-------- Data to process --------
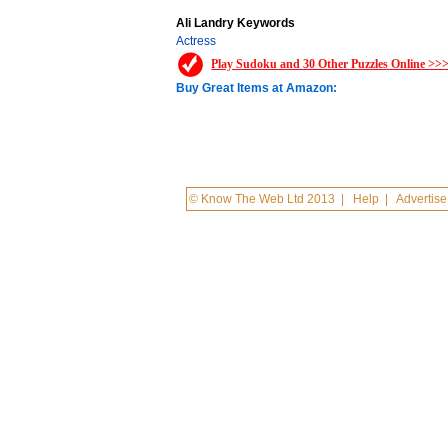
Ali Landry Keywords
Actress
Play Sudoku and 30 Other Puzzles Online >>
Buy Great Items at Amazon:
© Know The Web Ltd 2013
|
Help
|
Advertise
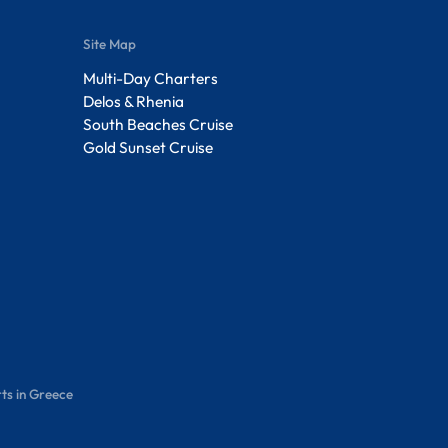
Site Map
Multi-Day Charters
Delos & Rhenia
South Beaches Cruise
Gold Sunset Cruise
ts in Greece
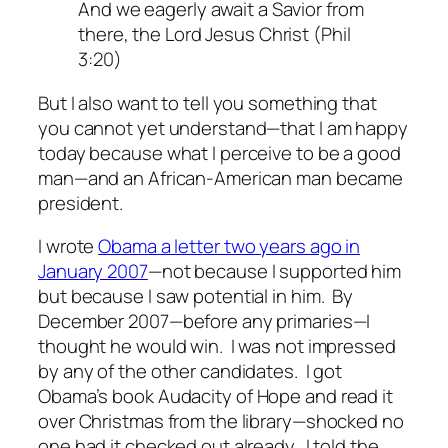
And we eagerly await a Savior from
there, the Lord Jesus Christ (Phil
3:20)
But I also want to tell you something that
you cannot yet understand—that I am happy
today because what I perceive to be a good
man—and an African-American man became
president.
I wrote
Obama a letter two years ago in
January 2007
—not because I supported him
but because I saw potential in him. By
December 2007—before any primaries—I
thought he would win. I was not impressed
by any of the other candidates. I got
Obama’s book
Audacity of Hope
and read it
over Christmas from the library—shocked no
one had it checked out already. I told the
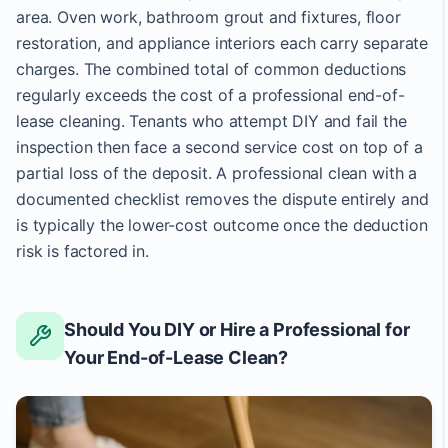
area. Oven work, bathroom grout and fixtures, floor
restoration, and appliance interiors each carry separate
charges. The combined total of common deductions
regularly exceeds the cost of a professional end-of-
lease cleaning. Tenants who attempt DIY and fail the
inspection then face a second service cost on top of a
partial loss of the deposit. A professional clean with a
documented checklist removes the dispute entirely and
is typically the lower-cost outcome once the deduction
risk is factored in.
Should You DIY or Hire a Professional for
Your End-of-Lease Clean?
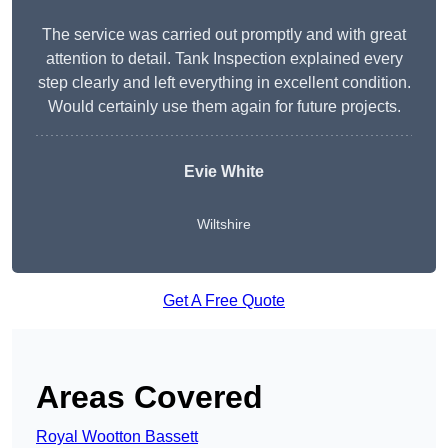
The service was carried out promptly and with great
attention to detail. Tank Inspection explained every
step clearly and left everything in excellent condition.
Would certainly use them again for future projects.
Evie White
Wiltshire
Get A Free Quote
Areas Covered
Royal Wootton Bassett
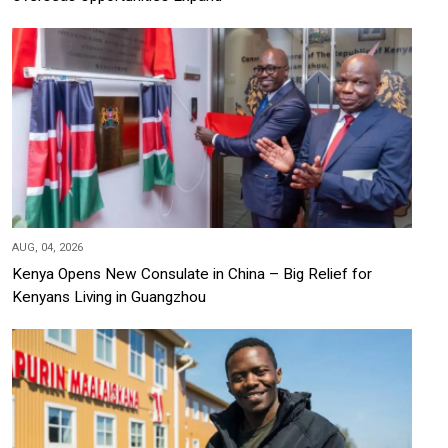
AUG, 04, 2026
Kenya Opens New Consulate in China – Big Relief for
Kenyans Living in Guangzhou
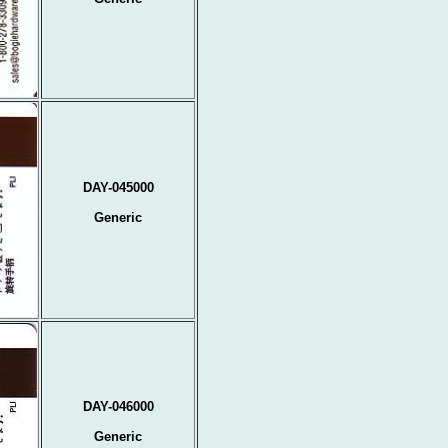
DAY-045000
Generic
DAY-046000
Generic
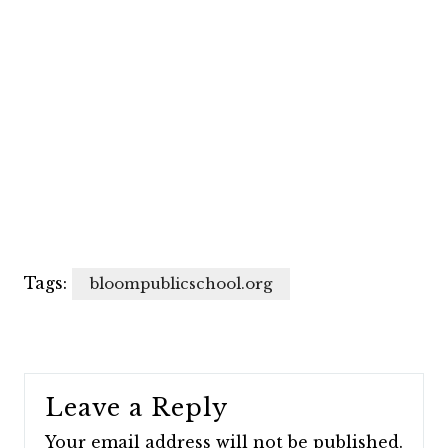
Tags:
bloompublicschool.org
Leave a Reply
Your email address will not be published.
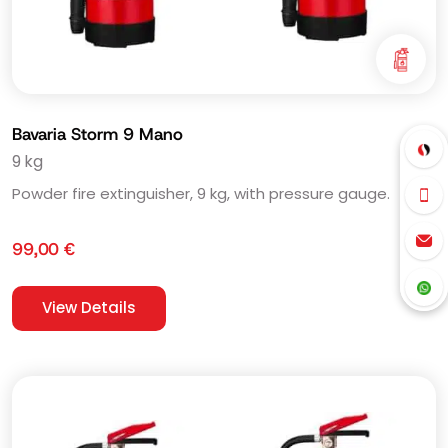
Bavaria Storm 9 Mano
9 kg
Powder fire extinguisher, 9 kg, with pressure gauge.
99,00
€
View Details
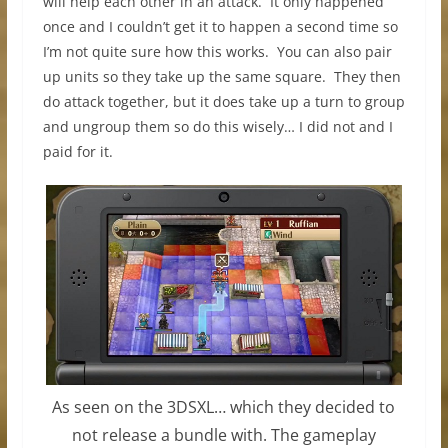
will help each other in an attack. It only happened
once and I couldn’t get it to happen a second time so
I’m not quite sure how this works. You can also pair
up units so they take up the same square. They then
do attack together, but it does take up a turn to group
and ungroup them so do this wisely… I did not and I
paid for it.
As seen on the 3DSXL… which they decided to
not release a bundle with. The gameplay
--------
-------- Data to process --------
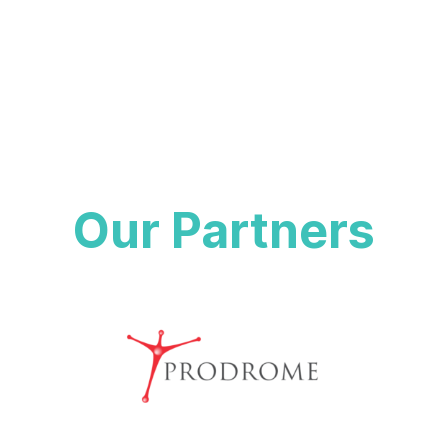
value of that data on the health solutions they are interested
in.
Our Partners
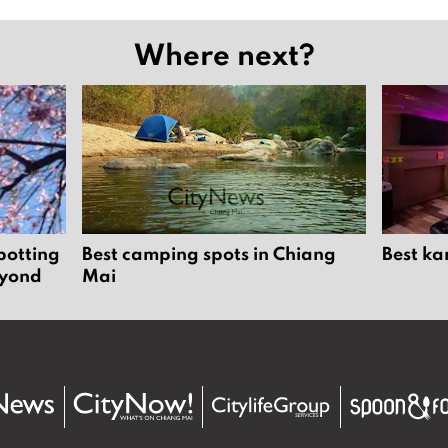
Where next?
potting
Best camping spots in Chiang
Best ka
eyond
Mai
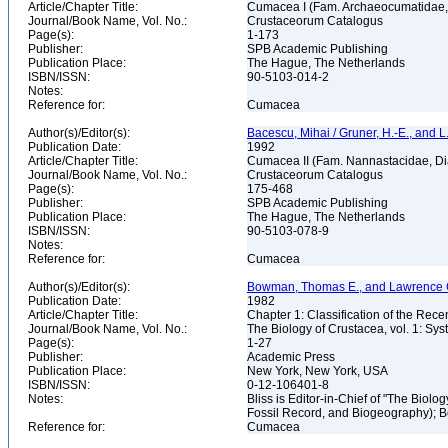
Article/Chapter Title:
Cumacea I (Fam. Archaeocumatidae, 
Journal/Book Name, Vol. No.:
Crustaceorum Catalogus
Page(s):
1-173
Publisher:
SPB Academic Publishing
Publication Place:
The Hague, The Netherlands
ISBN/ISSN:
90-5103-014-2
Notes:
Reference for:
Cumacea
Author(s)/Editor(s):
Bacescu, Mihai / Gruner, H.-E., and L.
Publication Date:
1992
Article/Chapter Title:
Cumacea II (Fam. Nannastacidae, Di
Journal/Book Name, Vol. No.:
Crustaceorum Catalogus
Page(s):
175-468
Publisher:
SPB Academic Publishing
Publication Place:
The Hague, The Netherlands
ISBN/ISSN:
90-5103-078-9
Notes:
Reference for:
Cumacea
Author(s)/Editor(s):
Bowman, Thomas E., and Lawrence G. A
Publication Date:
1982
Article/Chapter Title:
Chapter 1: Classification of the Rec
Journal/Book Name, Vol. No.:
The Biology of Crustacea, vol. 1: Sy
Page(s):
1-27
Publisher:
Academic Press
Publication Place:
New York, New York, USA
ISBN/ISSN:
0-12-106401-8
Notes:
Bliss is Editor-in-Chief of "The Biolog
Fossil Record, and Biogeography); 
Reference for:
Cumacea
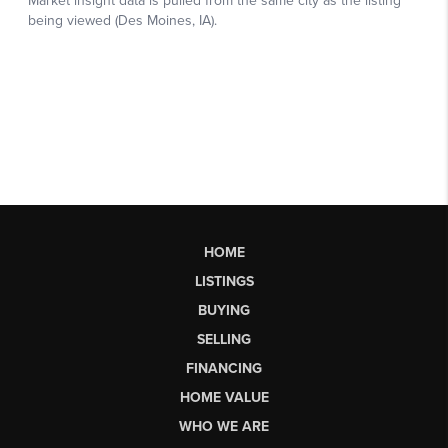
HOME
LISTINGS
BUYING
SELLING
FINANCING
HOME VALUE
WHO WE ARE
--------
### Work instruction
Copy nothing but the lines above from the one with "Multi-Day Charters" to the one with "Kenyans Living in Guangzhou", inclusive, word for word. Leave every picture out.

### Written solution
Multi-Day Charters
Delos & Rhenia
South Beaches Cruise
Gold Sunset Cruise
ts in Greece
And we eagerly await a Savior from
there, the Lord Jesus Christ (Phil
3:20)
But I also want to tell you something that
you cannot yet understand—that I am happy
today because what I perceive to be a good
man—and an African-American man became
president.
I wrote
Obama a letter two years ago in
January 2007
—not because I supported him
but because I saw potential in him. By
December 2007—before any primaries—I
thought he would win. I was not impressed
by any of the other candidates. I got
Obama’s book
Audacity of Hope
and read it
over Christmas from the library—shocked no
one had it checked out already. I told the
area. Oven work, bathroom grout and fixtures, floor
restoration, and appliance interiors each carry separate
charges. The combined total of common deductions
regularly exceeds the cost of a professional end-of-
lease cleaning. Tenants who attempt DIY and fail the
inspection then face a second service cost on top of a
partial loss of the deposit. A professional clean with a
documented checklist removes the dispute entirely and
is typically the lower-cost outcome once the deduction
risk is factored in.
Should You DIY or Hire a Professional for
Your End-of-Lease Clean?
The service was carried out promptly and with great
attention to detail. Tank Inspection explained every
step clearly and left everything in excellent condition.
Would certainly use them again for future projects.
Evie White
Wiltshire
Get A Free Quote
Areas Covered
Royal Wootton Bassett
AUG, 04, 2026
Kenya Opens New Consulate in China – Big Relief for
Kenyans Living in Guangzhou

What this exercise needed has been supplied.